Content starts
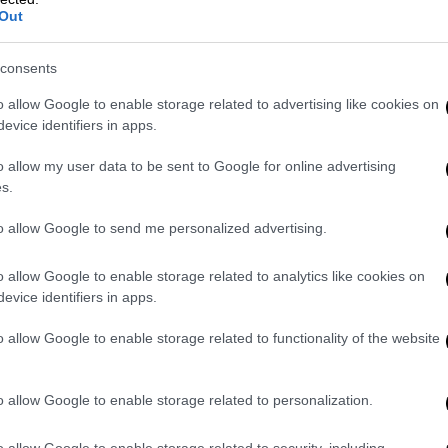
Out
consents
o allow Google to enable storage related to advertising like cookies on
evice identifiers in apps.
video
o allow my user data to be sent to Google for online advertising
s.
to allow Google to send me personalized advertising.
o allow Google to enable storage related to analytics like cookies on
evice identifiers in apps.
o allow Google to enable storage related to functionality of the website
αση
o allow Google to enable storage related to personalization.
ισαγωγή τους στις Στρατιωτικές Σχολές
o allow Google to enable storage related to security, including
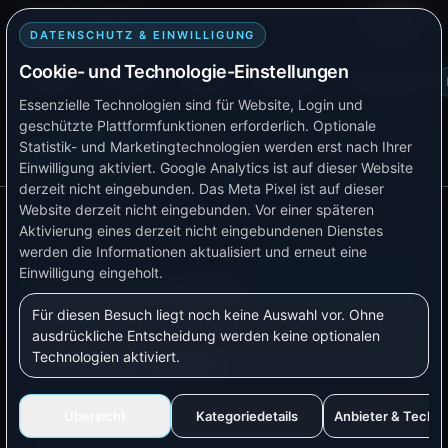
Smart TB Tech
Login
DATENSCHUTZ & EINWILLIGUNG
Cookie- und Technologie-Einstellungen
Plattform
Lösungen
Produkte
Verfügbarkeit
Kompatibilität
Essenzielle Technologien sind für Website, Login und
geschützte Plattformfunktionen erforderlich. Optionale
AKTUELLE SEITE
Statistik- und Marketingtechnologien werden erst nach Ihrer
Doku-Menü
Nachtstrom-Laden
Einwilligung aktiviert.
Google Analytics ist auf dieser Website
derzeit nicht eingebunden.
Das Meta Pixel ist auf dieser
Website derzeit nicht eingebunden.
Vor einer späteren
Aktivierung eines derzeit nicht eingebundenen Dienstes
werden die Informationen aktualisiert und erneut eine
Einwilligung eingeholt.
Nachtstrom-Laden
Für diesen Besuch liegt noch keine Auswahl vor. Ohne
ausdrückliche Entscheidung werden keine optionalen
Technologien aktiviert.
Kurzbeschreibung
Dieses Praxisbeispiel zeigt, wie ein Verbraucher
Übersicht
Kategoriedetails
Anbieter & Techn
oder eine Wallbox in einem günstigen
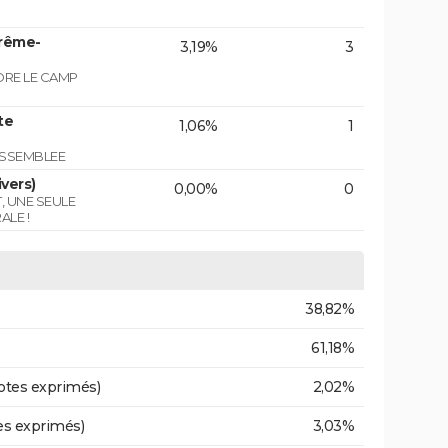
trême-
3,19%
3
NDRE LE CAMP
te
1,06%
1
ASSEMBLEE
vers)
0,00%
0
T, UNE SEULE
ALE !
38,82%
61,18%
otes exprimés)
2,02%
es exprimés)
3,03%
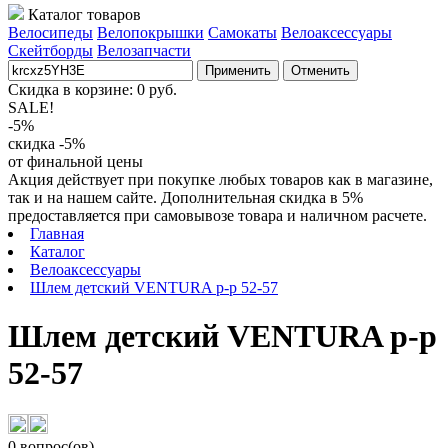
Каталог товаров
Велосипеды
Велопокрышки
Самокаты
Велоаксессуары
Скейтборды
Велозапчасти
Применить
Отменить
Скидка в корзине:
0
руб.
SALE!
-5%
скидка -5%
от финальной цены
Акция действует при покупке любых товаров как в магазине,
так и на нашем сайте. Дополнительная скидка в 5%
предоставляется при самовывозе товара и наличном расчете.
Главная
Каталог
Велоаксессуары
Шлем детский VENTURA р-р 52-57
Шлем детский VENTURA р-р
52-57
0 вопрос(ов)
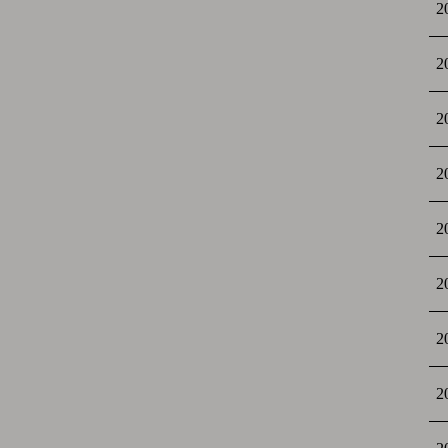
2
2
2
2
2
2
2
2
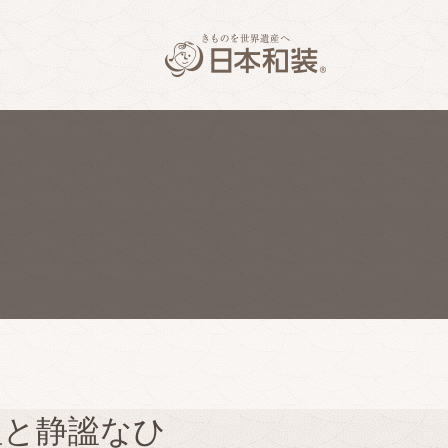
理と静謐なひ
Content ends
Content starts
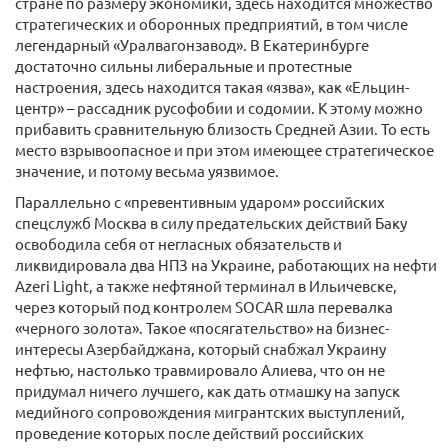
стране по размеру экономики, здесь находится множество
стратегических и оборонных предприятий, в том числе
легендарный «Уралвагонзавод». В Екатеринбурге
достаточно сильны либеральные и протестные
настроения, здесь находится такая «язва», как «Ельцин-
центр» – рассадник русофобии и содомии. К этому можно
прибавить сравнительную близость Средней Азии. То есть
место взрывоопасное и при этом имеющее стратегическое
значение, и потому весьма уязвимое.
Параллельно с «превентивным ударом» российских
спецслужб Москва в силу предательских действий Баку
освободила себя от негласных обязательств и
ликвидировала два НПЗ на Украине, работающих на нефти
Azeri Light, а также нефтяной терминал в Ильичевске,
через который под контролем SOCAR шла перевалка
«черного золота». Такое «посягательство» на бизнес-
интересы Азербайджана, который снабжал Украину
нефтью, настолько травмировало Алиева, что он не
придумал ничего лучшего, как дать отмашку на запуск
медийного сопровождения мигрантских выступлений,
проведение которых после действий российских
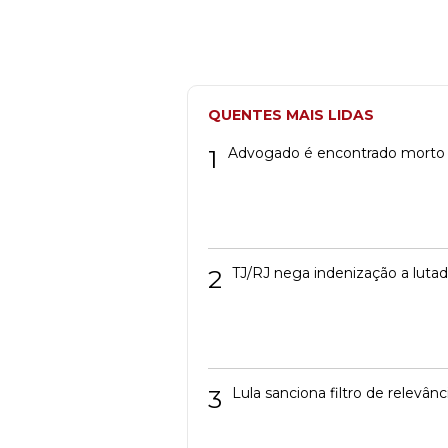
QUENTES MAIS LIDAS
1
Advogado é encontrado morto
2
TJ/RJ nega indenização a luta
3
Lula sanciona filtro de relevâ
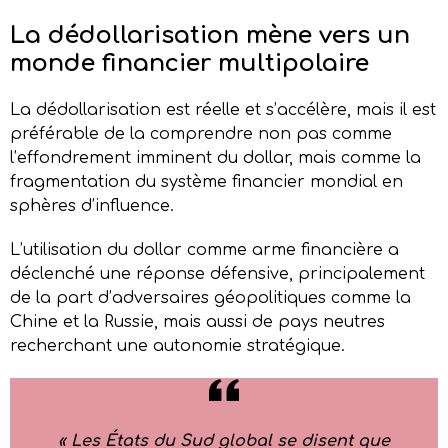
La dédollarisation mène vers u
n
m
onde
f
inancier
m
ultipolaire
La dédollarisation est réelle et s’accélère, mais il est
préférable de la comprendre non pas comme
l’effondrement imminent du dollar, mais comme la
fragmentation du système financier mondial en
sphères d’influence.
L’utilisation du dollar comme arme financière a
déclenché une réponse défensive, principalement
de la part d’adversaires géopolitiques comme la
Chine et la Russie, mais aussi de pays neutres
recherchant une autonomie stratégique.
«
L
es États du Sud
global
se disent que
Content ends
▸ What is needed
Copy every line in the entries above that has the string "comme" in it.

▸ Answer for this exercise
préférable de la comprendre non pas comme
l’effondrement imminent du dollar, mais comme la
L’utilisation du dollar comme arme financière a
de la part d’adversaires géopolitiques comme la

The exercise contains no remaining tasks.